Spending time with fellow speakers Michele Sliger and Erika Lenz |
Data and Metrics-
The Wednesday keynote was Troy Magennis who spoke passionately about data and agile. He proposed that agile professionals find a better way to present data to others and that data should inform decision making rather than reinforcing existing prejudices.He also provided data showing notions of teams being smaller than nine people may be counterproductive in larger projects. He pointed to studies where groups of eleven to nineteen people are less efficient by a fraction compared to seven to nine-person teams. He then argued that fewer handoffs between teams would make up for this difference. It was provocative, and I look forward to people testing out his thesis.

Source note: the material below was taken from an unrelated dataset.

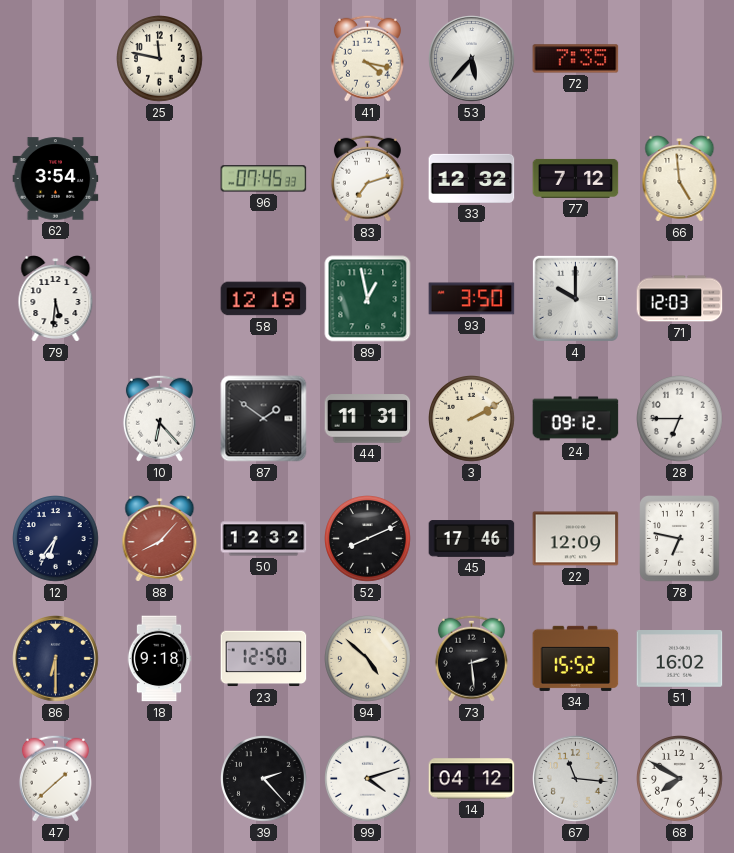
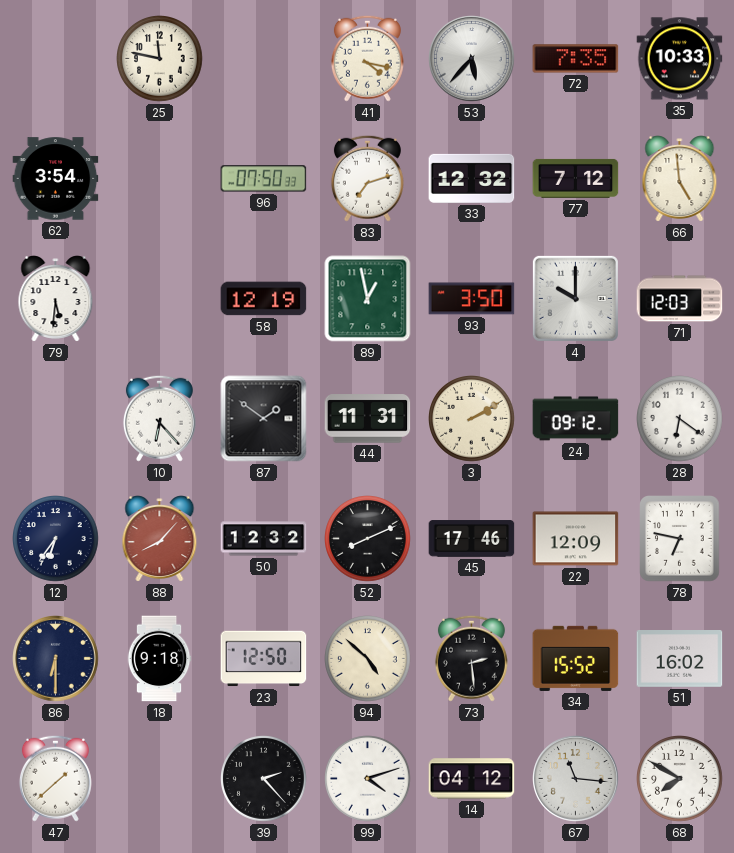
35: none -> 10:33
96: 07:45 -> 07:50
28: 6:45 -> 6:21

Presenting for the first time. |
Outcomes are better than output-
The Agile Alliance with its speakers unwittingly created a theme for this conference. The idea was outcomes of real features and progress are more important than outputs of stories, unit tests or story points. Countless presentations emphasized working code delivering real-world value. My presentation about the Cobra Effect reflected this dynamic as well. When we measure outputs, we get perverse incentives. When we measure outcomes, we get a better perspective of performance.Facilitation and Radical Candor-
The life of an agile coach or scrum master is a life of responsibility without any authority. It is paramount to successful organizational change coaches develop superhuman skills of persuasion and facilitation. I attended several sessions on how to be more credible and persuasive. Many of these sessions pull from the insights of Kim Scott, a former Google Executive, who authored the book, “Radical Candor."I learned plenty of valuable lessons at #Agile2018, and I look forward to the next conference in 2019 in Washington D.C. I better start working on my presentation outline.